ECLI:NL:RBAMS:2015:6384
Rechtbank Amsterdam
- Eerste aanleg - enkelvoudig
- Rechtspraak.nl
Grensoverschrijdende vordering en de toepassing van de Europese procedure voor geringe vorderingen
In deze zaak heeft een inwoner van Amsterdam, vertegenwoordigd door zijn gemachtigde, een lakenpakket afgegeven bij een stomerij. Het pakket raakt zoek en de verzoeker vraagt om schadevergoeding. Na een mislukte schadevergoeding cedeert de verzoeker zijn vordering aan zijn zus in Duitsland en dient hij een verzoek in op basis van de Europese procedure voor geringe vorderingen (EPGV-Vo). De kantonrechter oordeelt dat er geen sprake is van een grensoverschrijdende vordering, omdat de cessie van de vordering enkel is gedaan om gebruik te maken van de EPGV-Vo. De kantonrechter stelt vast dat de vordering oorspronkelijk van de gemachtigde was, die in Nederland woonde en de stomerij in Nederland was gevestigd. De rechtbank concludeert dat de zaak niet voldoet aan de criteria voor een grensoverschrijdende zaak zoals gedefinieerd in de EPGV-Vo.
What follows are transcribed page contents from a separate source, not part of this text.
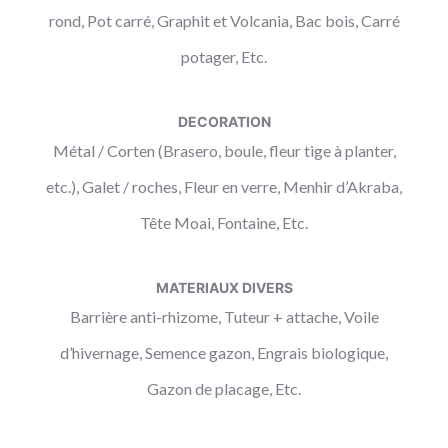
rond, Pot carré, Graphit et Volcania, Bac bois, Carré
potager, Etc.
DECORATION
Métal / Corten (Brasero, boule, fleur tige à planter,
etc.), Galet / roches, Fleur en verre, Menhir d’Akraba,
Tête Moai, Fontaine, Etc.
MATERIAUX DIVERS
Barrière anti-rhizome, Tuteur + attache, Voile
d’hivernage, Semence gazon, Engrais biologique,
Gazon de placage, Etc.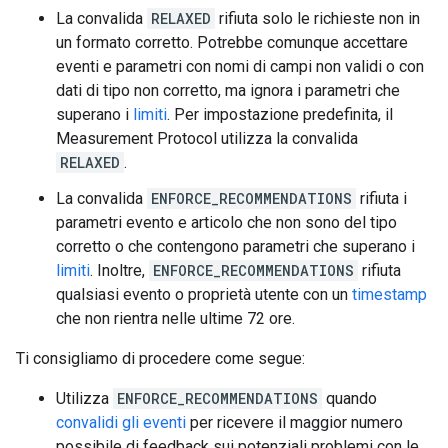
La convalida
RELAXED
rifiuta solo le richieste non in
un formato corretto. Potrebbe comunque accettare
eventi e parametri con nomi di campi non validi o con
dati di tipo non corretto, ma ignora i parametri che
superano i
limiti
. Per impostazione predefinita, il
Measurement Protocol utilizza la convalida
RELAXED
.
La convalida
ENFORCE_RECOMMENDATIONS
rifiuta i
parametri evento e articolo che non sono del tipo
corretto o che contengono parametri che superano i
limiti
. Inoltre,
ENFORCE_RECOMMENDATIONS
rifiuta
qualsiasi evento o proprietà utente con un
timestamp
che non rientra nelle ultime 72 ore.
Ti consigliamo di procedere come segue:
Utilizza
ENFORCE_RECOMMENDATIONS
quando
convalidi gli eventi
per ricevere il maggior numero
possibile di feedback sui potenziali problemi con le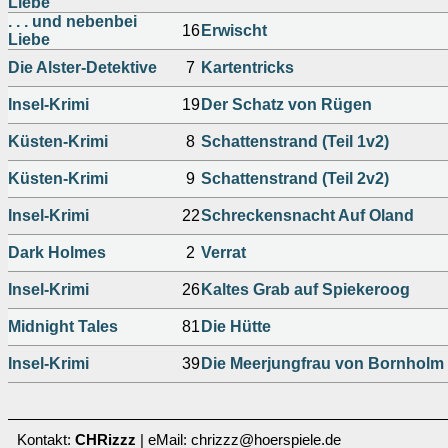
Liebe
. . . und nebenbei
16
Erwischt
Liebe
Die Alster-Detektive
7
Kartentricks
Insel-Krimi
19
Der Schatz von Rügen
Küsten-Krimi
8
Schattenstrand (Teil 1v2)
Küsten-Krimi
9
Schattenstrand (Teil 2v2)
Insel-Krimi
22
Schreckensnacht Auf Oland
Dark Holmes
2
Verrat
Insel-Krimi
26
Kaltes Grab auf Spiekeroog
Midnight Tales
81
Die Hütte
Insel-Krimi
39
Die Meerjungfrau von Bornholm
Kontakt:
CHRizzz
| eMail: chrizzz@hoerspiele.de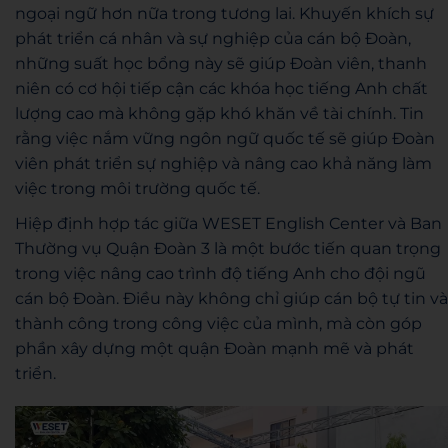
ngoại ngữ hơn nữa trong tương lai. Khuyến khích sự
phát triển cá nhân và sự nghiệp của cán bộ Đoàn,
những suất học bổng này sẽ giúp Đoàn viên, thanh
niên có cơ hội tiếp cận các khóa học tiếng Anh chất
lượng cao mà không gặp khó khăn về tài chính. Tin
rằng việc nắm vững ngôn ngữ quốc tế sẽ giúp Đoàn
viên phát triển sự nghiệp và nâng cao khả năng làm
việc trong môi trường quốc tế.
Hiệp định hợp tác giữa WESET English Center và Ban
Thường vụ Quận Đoàn 3 là một bước tiến quan trọng
trong việc nâng cao trình độ tiếng Anh cho đội ngũ
cán bộ Đoàn. Điều này không chỉ giúp cán bộ tự tin và
thành công trong công việc của mình, mà còn góp
phần xây dựng một quận Đoàn mạnh mẽ và phát
triển.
De verzoeker kan zijn vordering ook via een nationale procedure indienen. De kantonrechter verklaart het verzoek niet-ontvankelijk, omdat de juridische constructie van de cessie als misbruik van procesrecht wordt beschouwd. De beslissing is genomen op 7 september 2015 door de kantonrechter A.W.J. Ros.